▶ **What you are asked to do**: Below are records with pictures in them. Output exactly the lines from the one with "Bent u op zoek naar een" through the one with "augusti 2020", both included, and leave every picture out; give only those lines.
· · · · ·
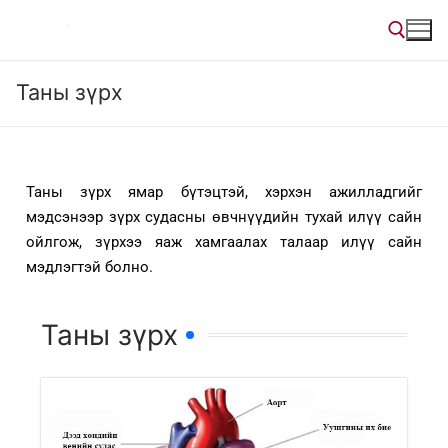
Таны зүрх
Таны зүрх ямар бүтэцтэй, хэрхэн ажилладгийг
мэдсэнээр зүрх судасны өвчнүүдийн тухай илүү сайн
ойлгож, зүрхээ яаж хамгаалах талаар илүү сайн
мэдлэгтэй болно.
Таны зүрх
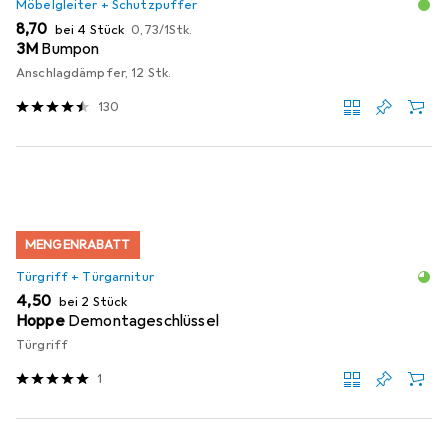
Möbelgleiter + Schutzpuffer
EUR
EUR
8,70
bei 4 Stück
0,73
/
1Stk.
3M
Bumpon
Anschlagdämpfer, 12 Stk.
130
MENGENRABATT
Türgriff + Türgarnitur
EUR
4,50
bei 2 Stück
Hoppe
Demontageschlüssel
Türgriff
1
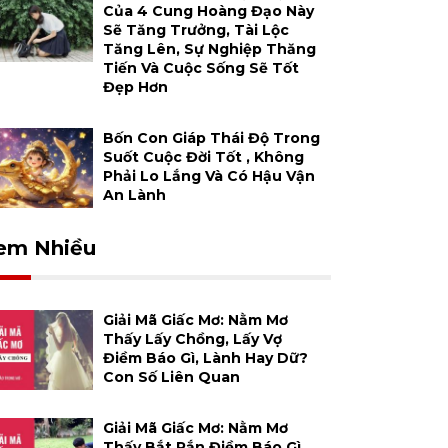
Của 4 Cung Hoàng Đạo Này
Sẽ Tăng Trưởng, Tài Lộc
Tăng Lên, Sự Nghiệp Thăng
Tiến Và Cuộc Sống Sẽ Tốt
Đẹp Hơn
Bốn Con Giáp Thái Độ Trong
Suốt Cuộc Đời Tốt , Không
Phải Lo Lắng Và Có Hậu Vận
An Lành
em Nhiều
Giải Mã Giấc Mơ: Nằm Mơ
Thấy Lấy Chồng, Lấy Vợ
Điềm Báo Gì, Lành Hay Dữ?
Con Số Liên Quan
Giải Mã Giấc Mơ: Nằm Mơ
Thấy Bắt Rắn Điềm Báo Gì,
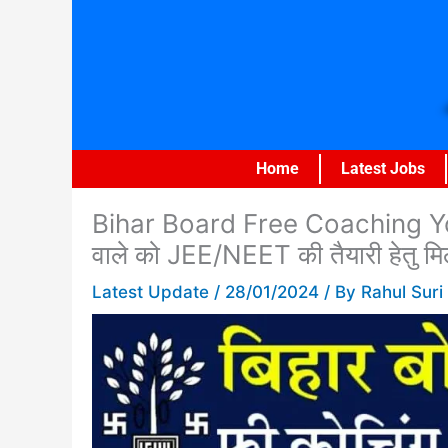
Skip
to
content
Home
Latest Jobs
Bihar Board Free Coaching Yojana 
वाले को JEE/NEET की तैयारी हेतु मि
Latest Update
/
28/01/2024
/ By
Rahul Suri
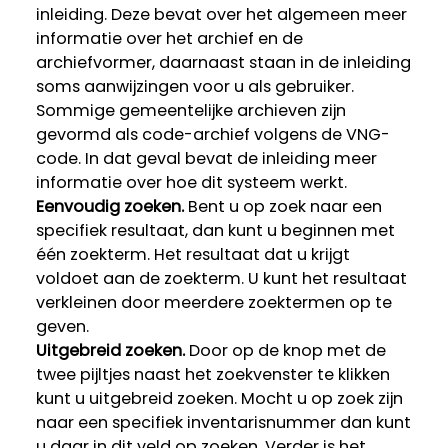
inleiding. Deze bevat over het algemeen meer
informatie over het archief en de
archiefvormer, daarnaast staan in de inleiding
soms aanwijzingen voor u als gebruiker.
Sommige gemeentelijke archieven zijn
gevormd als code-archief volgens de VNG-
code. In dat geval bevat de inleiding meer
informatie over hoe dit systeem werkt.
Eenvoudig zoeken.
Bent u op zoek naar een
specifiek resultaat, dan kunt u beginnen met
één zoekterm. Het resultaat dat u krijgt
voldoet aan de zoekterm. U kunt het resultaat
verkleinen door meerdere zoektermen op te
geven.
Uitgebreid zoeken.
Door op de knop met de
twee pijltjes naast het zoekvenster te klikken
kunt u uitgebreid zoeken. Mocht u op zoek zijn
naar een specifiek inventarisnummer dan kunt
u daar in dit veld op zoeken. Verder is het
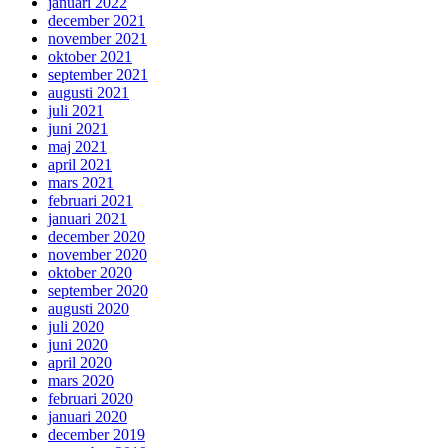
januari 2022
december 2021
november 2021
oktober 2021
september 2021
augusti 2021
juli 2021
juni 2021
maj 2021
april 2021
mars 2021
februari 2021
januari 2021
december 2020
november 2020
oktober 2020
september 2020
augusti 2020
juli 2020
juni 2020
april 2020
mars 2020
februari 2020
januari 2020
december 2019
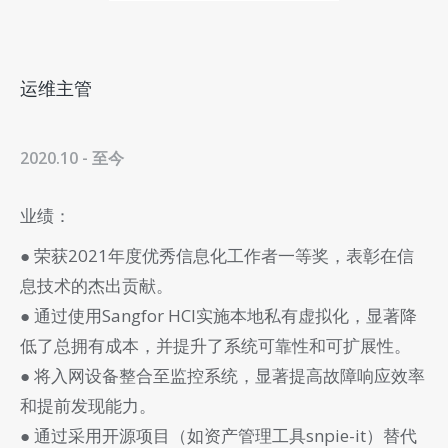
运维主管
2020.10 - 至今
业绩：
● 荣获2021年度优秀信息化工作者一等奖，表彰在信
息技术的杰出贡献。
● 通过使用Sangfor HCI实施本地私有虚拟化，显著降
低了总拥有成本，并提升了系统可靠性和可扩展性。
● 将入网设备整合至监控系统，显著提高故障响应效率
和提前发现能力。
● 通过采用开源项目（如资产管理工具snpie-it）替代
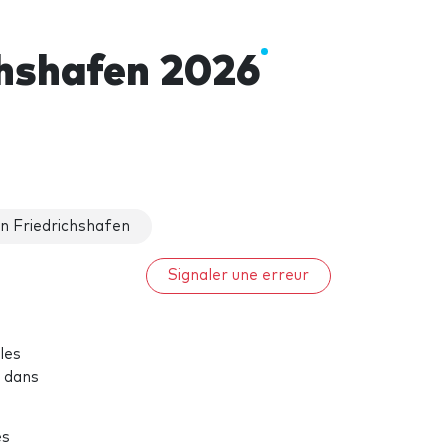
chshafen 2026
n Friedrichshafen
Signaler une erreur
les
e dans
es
· · · · ·
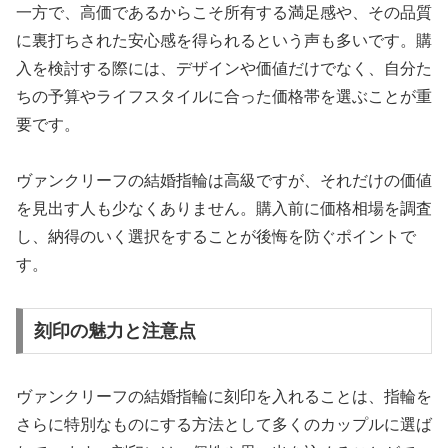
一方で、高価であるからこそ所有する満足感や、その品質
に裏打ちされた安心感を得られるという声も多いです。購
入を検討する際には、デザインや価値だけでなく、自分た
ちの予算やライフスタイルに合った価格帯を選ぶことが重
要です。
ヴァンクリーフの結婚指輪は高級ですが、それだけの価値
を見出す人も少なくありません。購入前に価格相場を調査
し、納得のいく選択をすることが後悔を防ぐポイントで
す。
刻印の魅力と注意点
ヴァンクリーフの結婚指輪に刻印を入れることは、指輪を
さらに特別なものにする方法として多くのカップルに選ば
· · · · ·
▶ **Result below**:
Bent u op zoek naar een
specifiek resultaat, dan kunt u beginnen met
één zoekterm. Het resultaat dat u krijgt
voldoet aan de zoekterm. U kunt het resultaat
verkleinen door meerdere zoektermen op te
geven.
Uitgebreid zoeken.
Door op de knop met de
twee pijltjes naast het zoekvenster te klikken
kunt u uitgebreid zoeken. Mocht u op zoek zijn
naar een specifiek inventarisnummer dan kunt
u daar in dit veld op zoeken. Verder is het
januari 2022
december 2021
november 2021
oktober 2021
september 2021
augusti 2021
juli 2021
juni 2021
maj 2021
april 2021
mars 2021
februari 2021
januari 2021
december 2020
november 2020
oktober 2020
september 2020
augusti 2020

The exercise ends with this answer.